When you say "backup" I assume you are talking about your own mechanism that you have built to back the caches up to binary files on disc and you are not talking about Coherence's built in backup where it holds a cop of data on another node.
To automatically trigger an import of data when a node starts you are going to have to build something. There are a few places you could hook this code into depending on the type of caches you have. We typically do this using some sort of singleton that executes when we know the cluster is in a "ready" state ("ready" being all the nodes have joined and all the cache service partitions are allocated). There are a few things to bear in mind though.
Normally all the nodes in a cluster do not all start at exactly the same time.
Consequently the partition allocation for a node will change as more nodes join the cluster, so which node owns the data being loaded will change so it is a bad idea to be loading data at this point.

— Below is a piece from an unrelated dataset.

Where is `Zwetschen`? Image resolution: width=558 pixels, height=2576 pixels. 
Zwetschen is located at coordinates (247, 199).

You can stop this with a custom quorum that will not allow partitions to move until all the members have joined - you need to know the expected size of the cluster (which most people do - I don't know many apps that have a randomly sized cluster).

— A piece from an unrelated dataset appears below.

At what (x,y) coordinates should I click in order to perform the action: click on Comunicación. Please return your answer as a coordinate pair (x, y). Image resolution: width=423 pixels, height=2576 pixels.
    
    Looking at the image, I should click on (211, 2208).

Even with a quorum the partitions will start to be allocated when all the nodes have joined but you do not want to start loading data until the partition allocation has finished.
We do this by looking at the JMX stats for the cache service and wait for the PartitionsEndangered and PartitionsUnbalanced to drop down to zero.
In our application we have a class that monitors all of the above things so it knows when the cluster is "ready". This class has a blocking method that can be called by other threads that will bock until the cluster is ready. We then fire off various initialization threads from the main class of our app (which is pretty much an extension of DefaultCacheServer). These threads wait until the cluster is "ready" then run to do various bits of initialization, such as pre-loading caches.
For efficiency, when loading data it might be better to get each node to load the binary data from disc for the partitions that it owns rather than getting a single node to load everything.
How did you do the class than monitors the cluster status? I'm trying to connect with JMX to the cluster but I don't know what are the MBeans I have to check. Do you know any kind of tutorial/howto, i haven't found anyone.
On the other hand, do you know if exists any kind of event/listener i can trigger on the startup of the clusters servers?
The MBean is the service MBean for the cache service you want to monitor. So the ObjectName would be something like this
Where <service-name> is the name of the cache service and node is the id of the node.
Once you have the MBean you need to check the attributes
PartitionsEndangered = 0
PartitionsUnbalanced = 0
PartitionsVulnerable = 0
StatusHA = MACHINE-SAFE
I guess this will be useful for getting the services status, wouldn't be enough get the ClusterMBean (Coherence:type=Cluster) and then check the attribute running(Running).
Have i got to check each service separately? then can't I just check the attribute running for the ServiceMBean?
In theory you could just check to see if a service is running or the cluster is running. We check all of those attributes because we need to know that all the members we expect have joined (which we can get from the member count) and then we need to know that Coherence has finished moving all of the partitions around, so we wait until all those counts get to zero (we have a custom quorum that does not let partitions move until the required number of members have joined). We used to have a lot of issues where our Ops people would not wait for the cluster to finish starting before they started all the other processes, one of which is the database load job. As our bulk DB load job pulls in quite a bit of data very quickly it is not good if partitions are still moving when it runs.